### EXERCISE INSTRUCTIONS
Copy the records below exactly as they stand. Leave out the pictures.

Saved entries
-------------------------

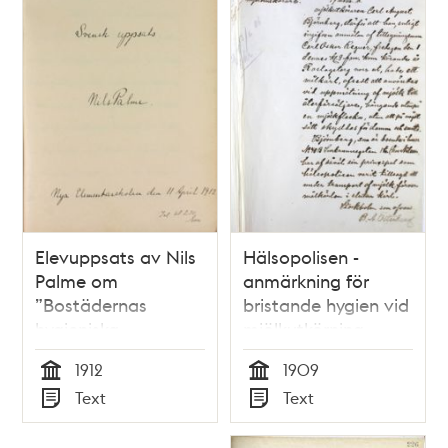
Elevuppsats av Nils
Hälsopolisen -
Palme om
anmärkning för
”Bostädernas
bristande hygien vid
hygieniska
mjölkutkörning
anordning” - 1912
1912
1909
Tid
Tid
Text
Text
Typ
Typ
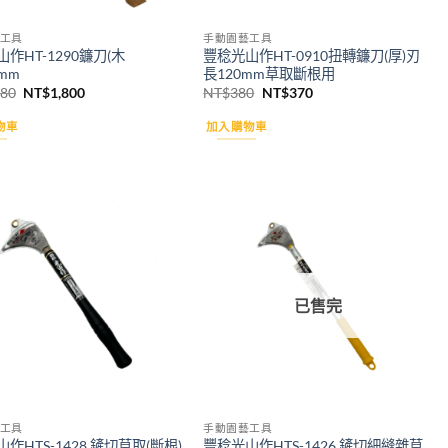
工具
手動園藝工具
作HT-1290鐮刀(木
豐稔光山作HT-0910扭轉鐮刀(厚)刃
0mm
長120mm草取斷根用
原
目
原
目
880
NT$
1,800
NT$
380
NT$
370
始
前
始
前
價
價
價
價
物車
加入購物車
格：
格：
格：
格：
NT$1,880。
NT$1,800。
NT$380。
NT$370。
Add to
Add to
wishlist
wishlist
已售完
工具
手動園藝工具
作HTS-1428 鏟切草取(斷根)
豐稔光山作HTS-1426 鏟切細縫雜草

-------------------------

### TASK RESPONSE
Elevuppsats av Nils
Hälsopolisen -
Palme om
anmärkning för
”Bostädernas
bristande hygien vid
hygieniska
mjölkutkörning
anordning” - 1912
1912
1909
Tid
Tid
Text
Text
Typ
Typ
工具
手動園藝工具
作HT-1290鐮刀(木
豐稔光山作HT-0910扭轉鐮刀(厚)刃
0mm
長120mm草取斷根用
原
目
原
目
880
NT$
1,800
NT$
380
NT$
370
始
前
始
前
價
價
價
價
物車
加入購物車
格：
格：
格：
格：
NT$1,880。
NT$1,800。
NT$380。
NT$370。
Add to
Add to
wishlist
wishlist
已售完
工具
手動園藝工具
作HTS-1428 鏟切草取(斷根)
豐稔光山作HTS-1426 鏟切細縫雜草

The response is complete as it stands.